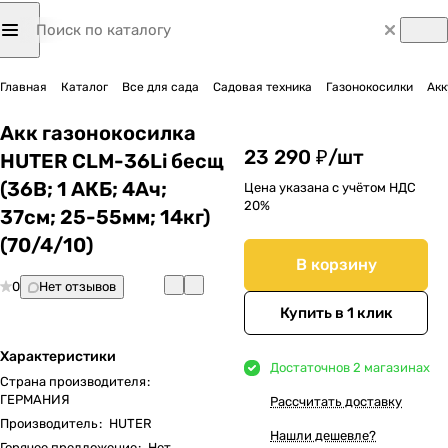
Главная
Каталог
Все для сада
Садовая техника
Газонокосилки
Акк
Акк газонокосилка
23 290 ₽/
шт
HUTER CLM-36Li бесщ
(36В; 1 АКБ; 4Ач;
Цена указана с учётом НДС
20%
37cм; 25-55мм; 14кг)
(70/4/10)
В корзину
0
Нет отзывов
Купить в 1 клик
Характеристики
Достаточно
в 2 магазинах
Страна производителя
:
ГЕРМАНИЯ
Рассчитать доставку
Производитель
:
HUTER
Нашли дешевле?
Горячее предложение
:
Нет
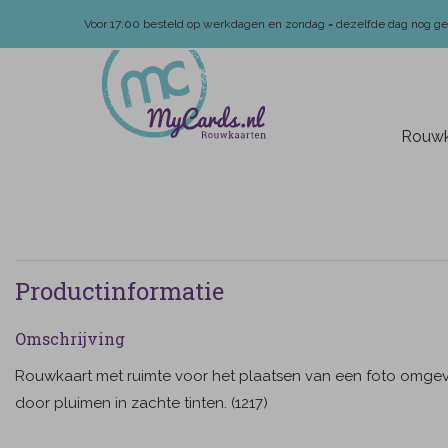
Voor 17:00 besteld op werkdagen en zondag = dezelfde dag nog g
Rouwk
Productinformatie
Omschrijving
Rouwkaart met ruimte voor het plaatsen van een foto omge
door pluimen in zachte tinten. (1217)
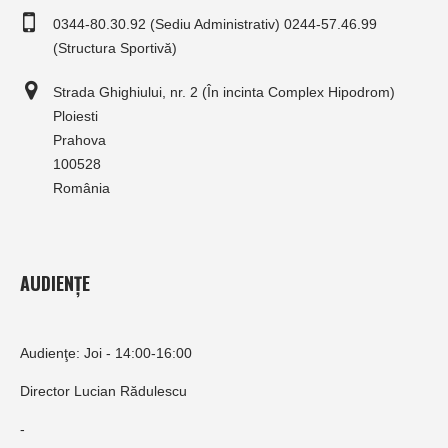
0344-80.30.92 (Sediu Administrativ) 0244-57.46.99
(Structura Sportivă)
Strada Ghighiului, nr. 2 (În incinta Complex Hipodrom)
Ploiesti
Prahova
100528
România
AUDIENȚE
Audienţe: Joi - 14:00-16:00
Director Lucian Rădulescu
-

========

Where an entry contains an image, skip the image and write out the rest exactly.

- **Written reply**:
Главная
Каталог
Все для сада
Садовая техника
Газонокосилки
Акк
Акк газонокосилка
23 290 ₽/
шт
HUTER CLM-36Li бесщ
(36В; 1 АКБ; 4Ач;
Цена указана с учётом НДС
20%
37cм; 25-55мм; 14кг)
(70/4/10)
В корзину
0
Нет отзывов
Купить в 1 клик
Характеристики
Достаточно
в 2 магазинах
Страна производителя
:
ГЕРМАНИЯ
Рассчитать доставку
Производитель
:
HUTER
Нашли дешевле?
Горячее предложение
:
Нет
Voor 17:00 besteld op werkdagen en zondag = dezelfde dag nog g
Rouwk
Productinformatie
Omschrijving
Rouwkaart met ruimte voor het plaatsen van een foto omge
door pluimen in zachte tinten. (1217)
0344-80.30.92 (Sediu Administrativ) 0244-57.46.99
(Structura Sportivă)
Strada Ghighiului, nr. 2 (În incinta Complex Hipodrom)
Ploiesti
Prahova
100528
România
AUDIENȚE
Audienţe: Joi - 14:00-16:00
Director Lucian Rădulescu
-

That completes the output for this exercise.